=== GOAL OF THE EXERCISE ===
Scan the data for "value" and copy the lines it appears in.
★ ★ ★ ★ ★ ★ ★
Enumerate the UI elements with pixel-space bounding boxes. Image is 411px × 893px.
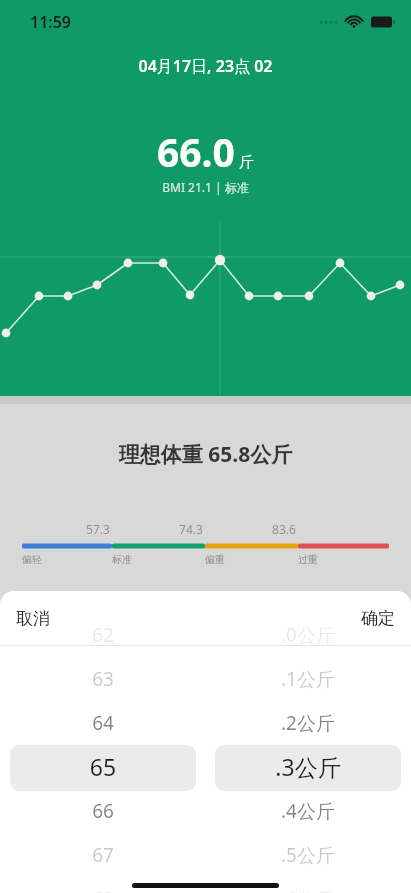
staticText: 04月17日, 23点 02 [0, 55, 411, 77]
staticText: 确定 [361, 608, 395, 629]
staticText: .2公斤 [253, 710, 363, 736]
staticText: 64 [48, 710, 158, 736]
staticText: 斤 [239, 153, 254, 172]
button[interactable]: 确定 [345, 596, 411, 641]
staticText: .6公斤 [253, 886, 363, 893]
staticText: BMI 21.1 | 标准 [0, 179, 411, 195]
staticText: .1公斤 [253, 666, 363, 692]
button[interactable]: Select value [215, 745, 401, 791]
staticText: 83.6 [264, 521, 304, 537]
staticText: 过重 [298, 553, 318, 566]
staticText: 67 [48, 842, 158, 868]
staticText: .4公斤 [253, 798, 363, 824]
staticText: 标准 [112, 553, 132, 566]
staticText: 66 [48, 798, 158, 824]
staticText: 68 [48, 886, 158, 893]
staticText: .0公斤 [253, 622, 363, 648]
staticText: 取消 [16, 608, 50, 629]
staticText: 理想体重 65.8公斤 [0, 440, 411, 469]
staticText: 66.0 [157, 125, 235, 178]
staticText: 74.3 [171, 521, 211, 537]
button[interactable]: Select value [10, 745, 196, 791]
staticText: 偏轻 [22, 553, 42, 566]
staticText: 11:59 [30, 11, 72, 33]
button[interactable]: 取消 [0, 596, 66, 641]
staticText: 62 [48, 622, 158, 648]
staticText: 偏重 [205, 553, 225, 566]
staticText: 65 [48, 751, 158, 782]
staticText: .3公斤 [253, 751, 363, 782]
staticText: 57.3 [78, 521, 118, 537]
staticText: .5公斤 [253, 842, 363, 868]
staticText: 63 [48, 666, 158, 692]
★ ★ ★ ★ ★ ★ ★
=== EXERCISE RESULT ===
button[interactable]: Select value [215, 745, 401, 791]
button[interactable]: Select value [10, 745, 196, 791]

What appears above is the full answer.